TASK INSTRUCTIONS
For the material that follows, state how many lines contain the word "Имеют", and add nothing.

DATASET CONTENT
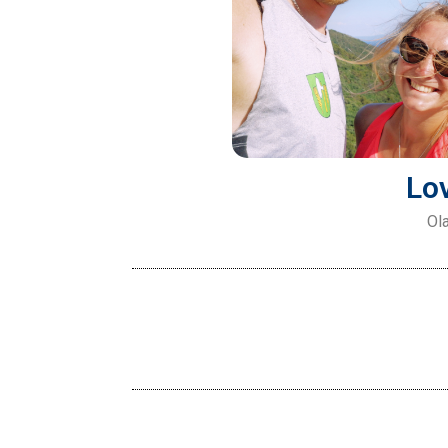
Lo
Ola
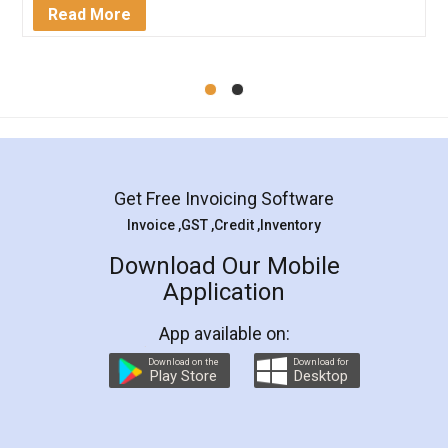
Read More
Get Free Invoicing Software
Invoice ,GST ,Credit ,Inventory
Download Our Mobile
Application
App available on:
Download on the
Download for
Play Store
Desktop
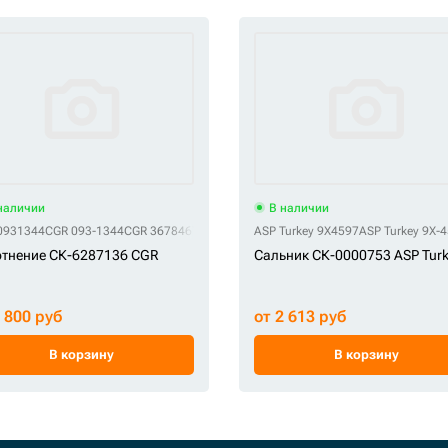
наличии
В наличии
0931344
CGR 093-1344
CGR 3678467
CGR 367-8467
ASP Turkey 9X4597
CGR E161-3051
ASP Turkey 9X-
тнение СК-6287136 CGR
Сальник СК-0000753 ASP Turk
1 800 руб
от 2 613 руб
В корзину
В корзину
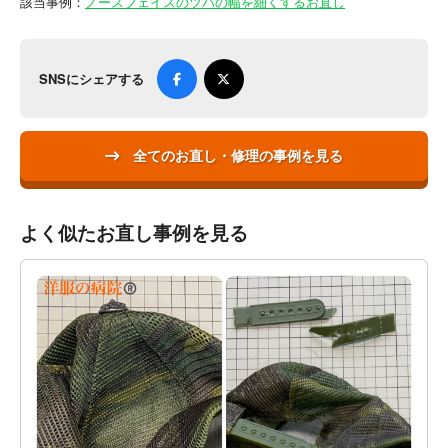
該当事例：
ノースフェイスのツバの幅を細くするお直し
SNSにシェアする
全てのお直し・修理の事例を見る
よく似たお直し事例を見る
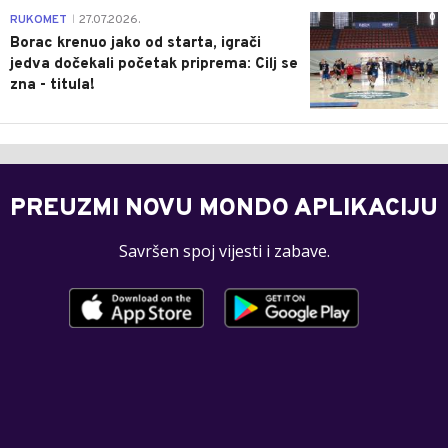
0
RUKOMET
27.07.2026.
|
Borac krenuo jako od starta, igrači
jedva dočekali početak priprema: Cilj se
zna - titula!
PREUZMI NOVU MONDO APLIKACIJU
Savršen spoj vijesti i zabave.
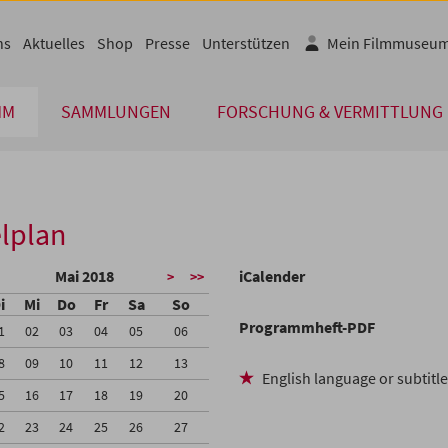
ns
Aktuelles
Shop
Presse
Unterstützen
Mein Filmmuseu
MM
SAMMLUNGEN
FORSCHUNG & VERMITTLUNG
lplan
Mai 2018
iCalender
>
>>
i
Mi
Do
Fr
Sa
So
Programmheft-PDF
1
02
03
04
05
06
8
09
10
11
12
13
English language or subtitl
5
16
17
18
19
20
2
23
24
25
26
27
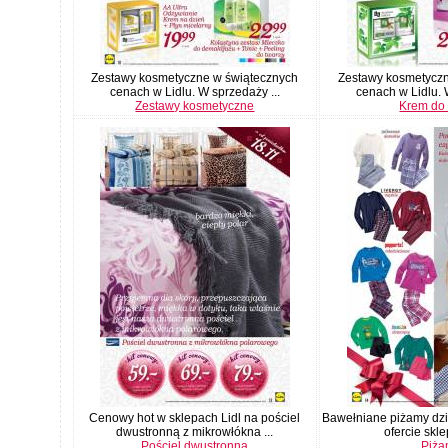
Zestawy kosmetyczne w świątecznych
Zestawy kosmetyczn
cenach w Lidlu. W sprzedaży ...
cenach w Lidlu. 
Zestawy kosmetyczne
Krem do 
Cenowy hot w sklepach Lidl na pościel
Bawełniane piżamy dzi
dwustronną z mikrowłókna ...
ofercie sklep
Pościel dwustronna
Piż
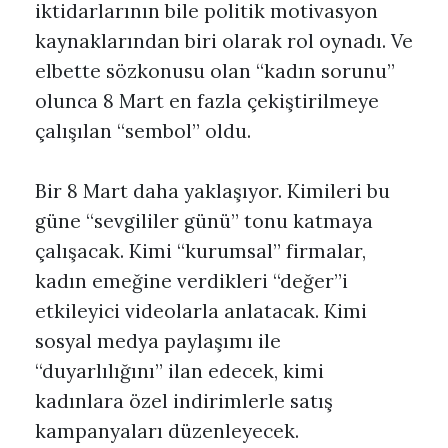
iktidarlarının bile politik motivasyon
kaynaklarından biri olarak rol oynadı. Ve
elbette sözkonusu olan “kadın sorunu”
olunca 8 Mart en fazla çekiştirilmeye
çalışılan “sembol” oldu.
Bir 8 Mart daha yaklaşıyor. Kimileri bu
güne “sevgililer günü” tonu katmaya
çalışacak. Kimi “kurumsal” firmalar,
kadın emeğine verdikleri “değer”i
etkileyici videolarla anlatacak. Kimi
sosyal medya paylaşımı ile
“duyarlılığını” ilan edecek, kimi
kadınlara özel indirimlerle satış
kampanyaları düzenleyecek.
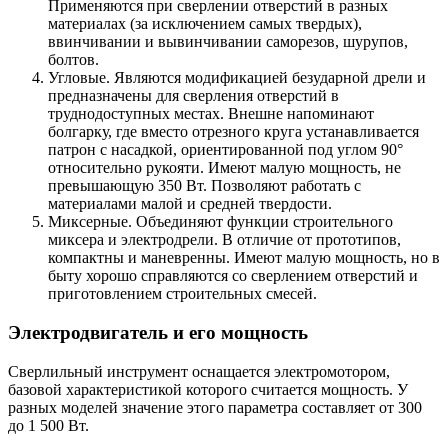
Применяются при сверлении отверстий в разных
материалах (за исключением самых твердых),
ввинчивании и вывинчивании саморезов, шурупов,
болтов.
Угловые. Являются модификацией безударной дрели и
предназначены для сверления отверстий в
труднодоступных местах. Внешне напоминают
болгарку, где вместо отрезного круга устанавливается
патрон с насадкой, ориентированной под углом 90°
относительно рукояти. Имеют малую мощность, не
превышающую 350 Вт. Позволяют работать с
материалами малой и средней твердости.
Миксерные. Объединяют функции строительного
миксера и электродрели. В отличие от прототипов,
компактны и маневренны. Имеют малую мощность, но в
быту хорошо справляются со сверлением отверстий и
приготовлением строительных смесей.
Электродвигатель и его мощность
Сверлильный инструмент оснащается электромотором,
базовой характеристикой которого считается мощность. У
разных моделей значение этого параметра составляет от 300
до 1 500 Вт.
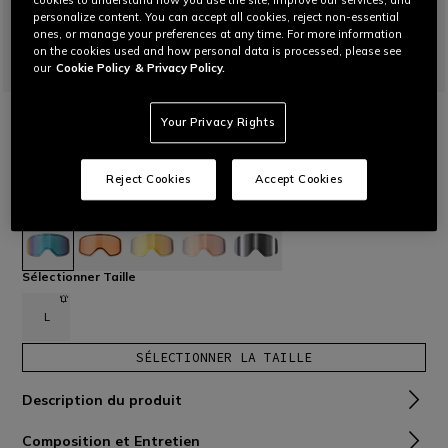
cookies to understand how you use the site, improve our services, and
personalize content. You can accept all cookies, reject non-essential
ones, or manage your preferences at any time. For more information
on the cookies used and how personal data is processed, please see
our
Cookie Policy
& Privacy Policy.
ACCUEIL
SKI
Your Privacy Rights
LENTILLE DE REMPLACEMENT POUR HP
HO CYLINDRICAL
Verre Carl Zeiss® pour masque HP Horizon augmentant le
Reject Cookies
Accept Cookies
contraste et filtrant la lumière.
Lire plus
€ 59
sélectionné
Sélectionner Taille
L
SÉLECTIONNER LA TAILLE
Description du produit
Composition et Entretien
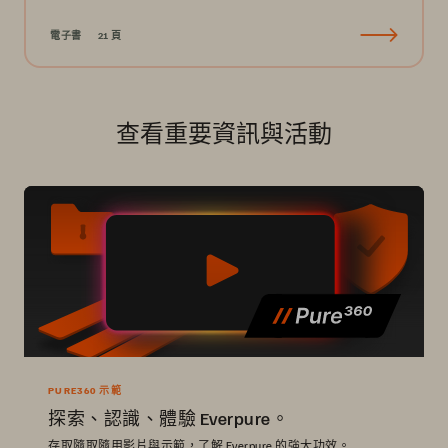
電子書
21 頁
查看重要資訊與活動
PURE360 示範
探索、認識、體驗 Everpure。
存取隨取隨用影片與示範，了解 Everpure 的強大功效。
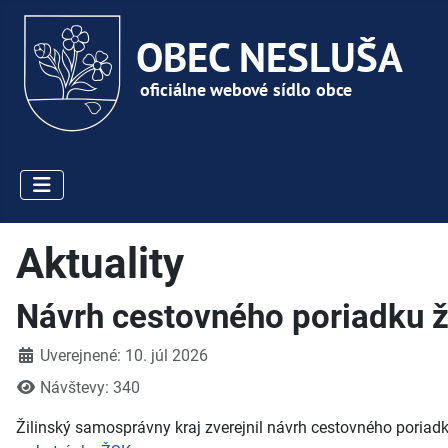
Aktuality
Návrh cestovného poriadku 
Detaily
Uverejnené: 10. júl 2026
Návštevy: 340
Žilinský samosprávny kraj zverejnil návrh cestovného poriad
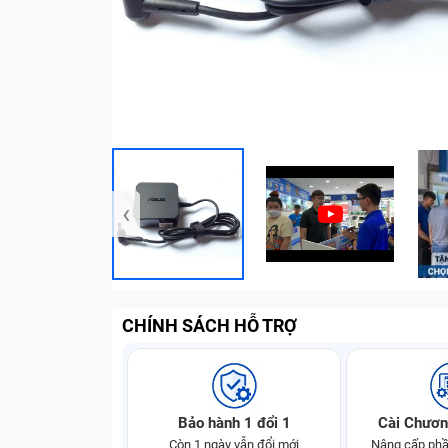
‹
CHÍNH SÁCH HỖ TRỢ
Bảo hành 1 đổi 1
Cài Chươn
Còn 1 ngày vẫn đổi mới
Nâng cấp phầ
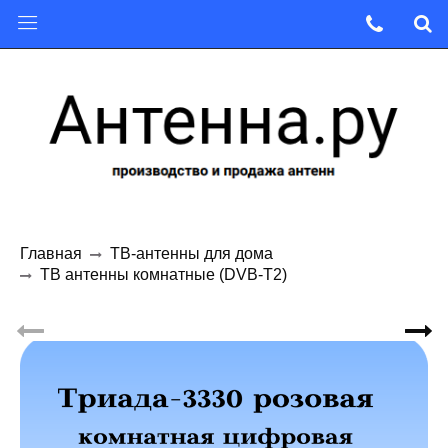
Главная
ТВ-антенны для дома
ТВ антенны комнатные (DVB-T2)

TASK RESPONSE
2